Page-level text extractions
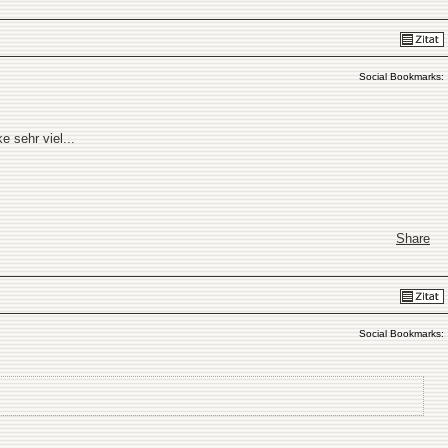
Social Bookmarks:
 sehr viel...
Share
Social Bookmarks:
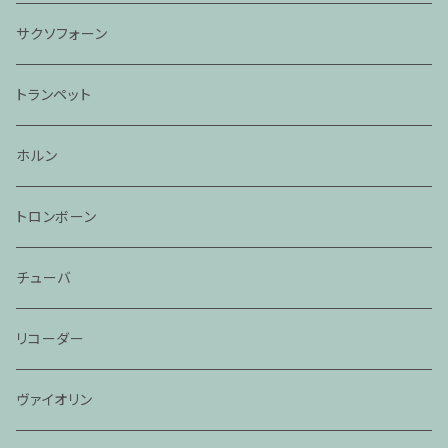
サクソフォーン
トランペット
ホルン
トロンボーン
チューバ
リコーダー
ヴァイオリン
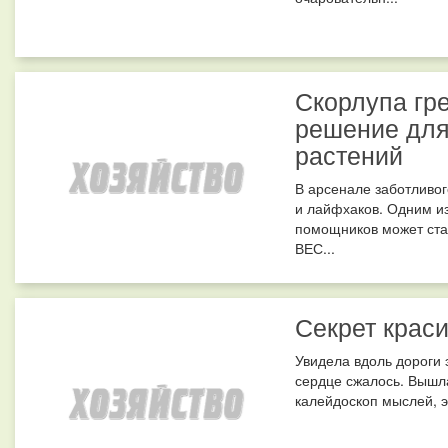
Скорлупа гре
решение для
растений
В арсенале заботливог
и лайфхаков. Одним и
помощников может ста
ВЕС...
Секрет краси
Увидела вдоль дороги 
сердце сжалось. Вышл
калейдоскоп мыслей, эм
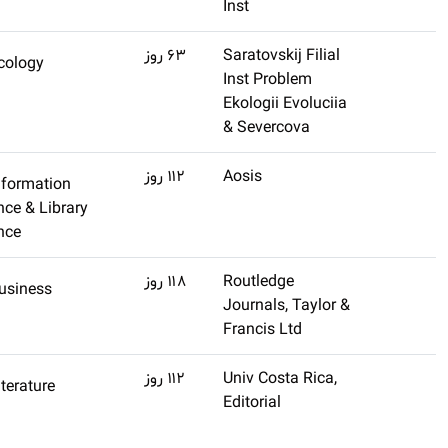
(تنظیم
Q3
Ecology
اشتراک طلایی
نشده)
تهیه کنید
(تنظیم
Information
اشتراک طلایی
نشده)
Science & Library
تهیه کنید
Science
(تنظیم
Q2
Business
اشتراک طلایی
نشده)
تهیه کنید
(تنظیم
Literature
اشتراک طلایی
نشده)
تهیه کنید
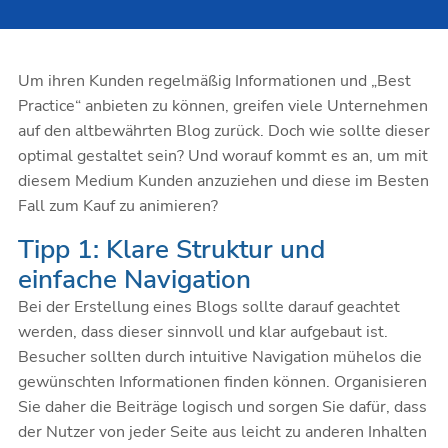
Um ihren Kunden regelmäßig Informationen und „Best
Practice“ anbieten zu können, greifen viele Unternehmen
auf den altbewährten Blog zurück. Doch wie sollte dieser
optimal gestaltet sein? Und worauf kommt es an, um mit
diesem Medium Kunden anzuziehen und diese im Besten
Fall zum Kauf zu animieren?
Tipp 1: Klare Struktur und
einfache Navigation
Bei der Erstellung eines Blogs sollte darauf geachtet
werden, dass dieser sinnvoll und klar aufgebaut ist.
Besucher sollten durch intuitive Navigation mühelos die
gewünschten Informationen finden können. Organisieren
Sie daher die Beiträge logisch und sorgen Sie dafür, dass
der Nutzer von jeder Seite aus leicht zu anderen Inhalten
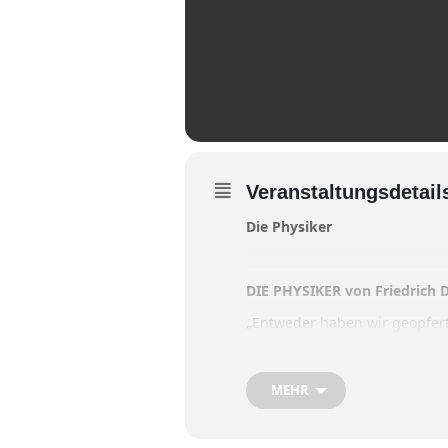
Veranstaltungsdetail
Die Physiker
DIE PHYSIKER von Friedrich 
„Entweder haben wir geopfert
Gedächtnis der Menschen aus,
Drei Physiker, die sich als Ge
MEHR
Newton und der Dritte, Möbius,
nicht zurechnungsfähig aus 
die sich in die psychiatrisch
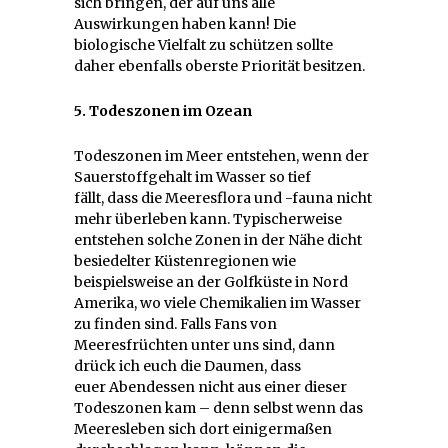
sich bringen, der auf uns alle
Auswirkungen haben kann! Die
biologische Vielfalt zu schützen sollte
daher ebenfalls oberste Priorität besitzen.
5. Todeszonen im Ozean
Todeszonen im Meer entstehen, wenn der
Sauerstoffgehalt im Wasser so tief
fällt, dass die Meeresflora und -fauna nicht
mehr überleben kann. Typischerweise
entstehen solche Zonen in der Nähe dicht
besiedelter Küstenregionen wie
beispielsweise an der Golfküste in Nord
Amerika, wo viele Chemikalien im Wasser
zu finden sind. Falls Fans von
Meeresfrüchten unter uns sind, dann
drück ich euch die Daumen, dass
euer Abendessen nicht aus einer dieser
Todeszonen kam – denn selbst wenn das
Meeresleben sich dort einigermaßen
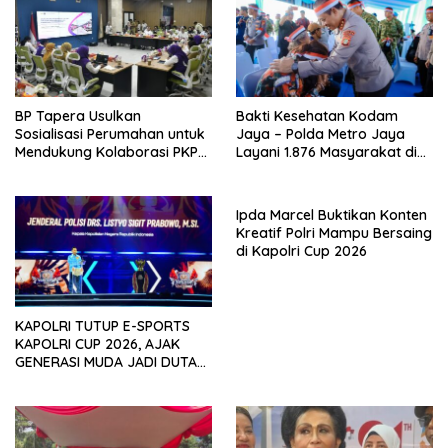
BP Tapera Usulkan
Bakti Kesehatan Kodam
Sosialisasi Perumahan untuk
Jaya – Polda Metro Jaya
Mendukung Kolaborasi PKP
Layani 1.876 Masyarakat di
dan Kemendagri
Monas
Ipda Marcel Buktikan Konten
Kreatif Polri Mampu Bersaing
di Kapolri Cup 2026
KAPOLRI TUTUP E-SPORTS
KAPOLRI CUP 2026, AJAK
GENERASI MUDA JADI DUTA
KAMTIBMAS DAN AKTIF
LAPORKAN GANGGUAN KE 110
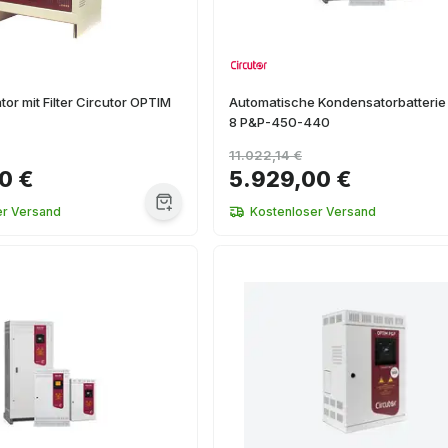
or mit Filter Circutor OPTIM
Automatische Kondensatorbatteri
8 P&P-450-440
11.022,14 €
0 €
5.929,00 €
er Versand
Kostenloser Versand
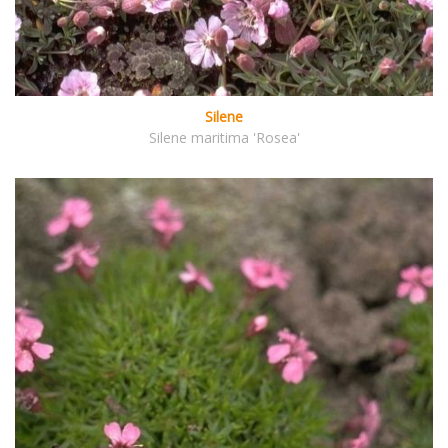
Silene
Silene maritima 'Rosea'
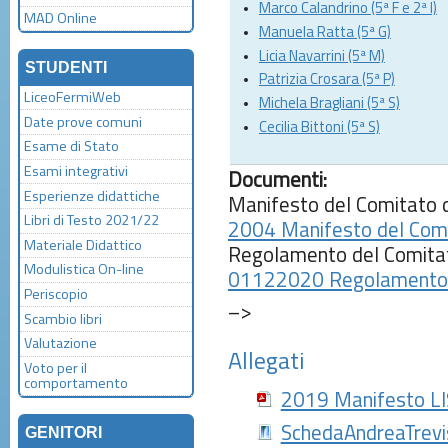
Marco Calandrino (5ª F e 2ª I)
MAD Online
Manuela Ratta (5ª G)
Licia Navarrini (5ª M)
STUDENTI
Patrizia Crosara (5ª P)
LiceoFermiWeb
Michela Bragliani (5ª S)
Date prove comuni
Cecilia Bittoni (5ª S)
Esame di Stato
Esami integrativi
Documenti:
Esperienze didattiche
Manifesto del Comitato de
Libri di Testo 2021/22
2004 Manifesto del Comi
Materiale Didattico
Regolamento del Comitato
Modulistica On-line
01122020 Regolamento d
Periscopio
–>
Scambio libri
Valutazione
Allegati
Voto per il
comportamento
2019 Manifesto LI
SchedaAndreaTrevi
GENITORI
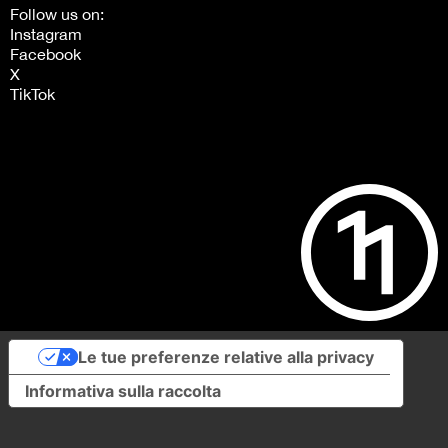
Follow us on:
Instagram
Facebook
X
TikTok
Le tue preferenze relative alla privacy
Informativa sulla raccolta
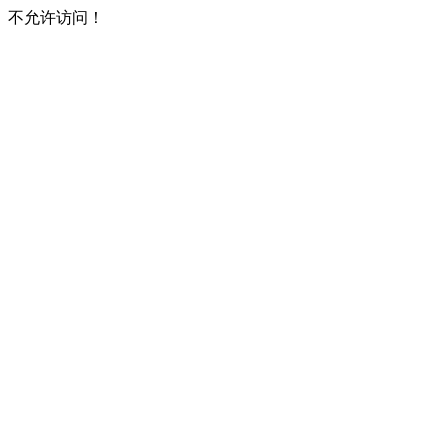
不允许访问！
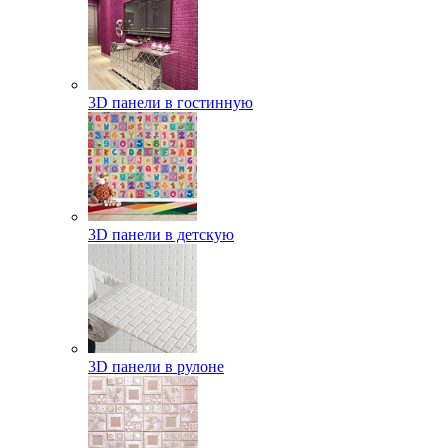
3D панели в гостинную
3D панели в детскую
3D панели в рулоне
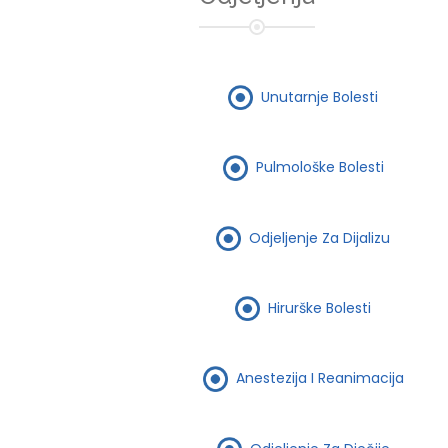
Unutarnje Bolesti
Pulmološke Bolesti
Odjeljenje Za Dijalizu
Hirurške Bolesti
Anestezija I Reanimacija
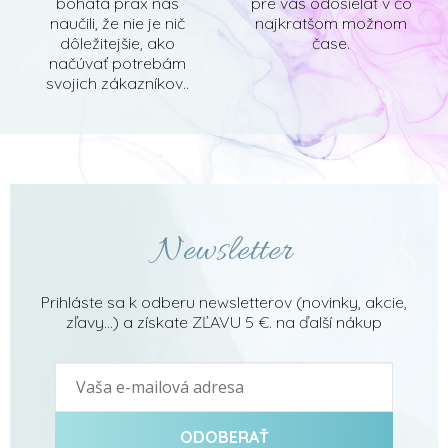
bohatá prax nás
pre vás odosielať v čo
naučili, že nie je nič
najkratšom možnom
dôležitejšie, ako
čase.
načúvať potrebám
svojich zákazníkov..
Newsletter
Prihláste sa k odberu newsletterov (novinky, akcie,
zľavy...) a získate ZĽAVU 5 €. na ďalší nákup
ODOBERAŤ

EXERCISE AIM: Pick each line holding the word "entstehen" out of the data and copy it.

PROBLEM SOLUTION:
Todeszonen im Meer entstehen, wenn der
entstehen solche Zonen in der Nähe dicht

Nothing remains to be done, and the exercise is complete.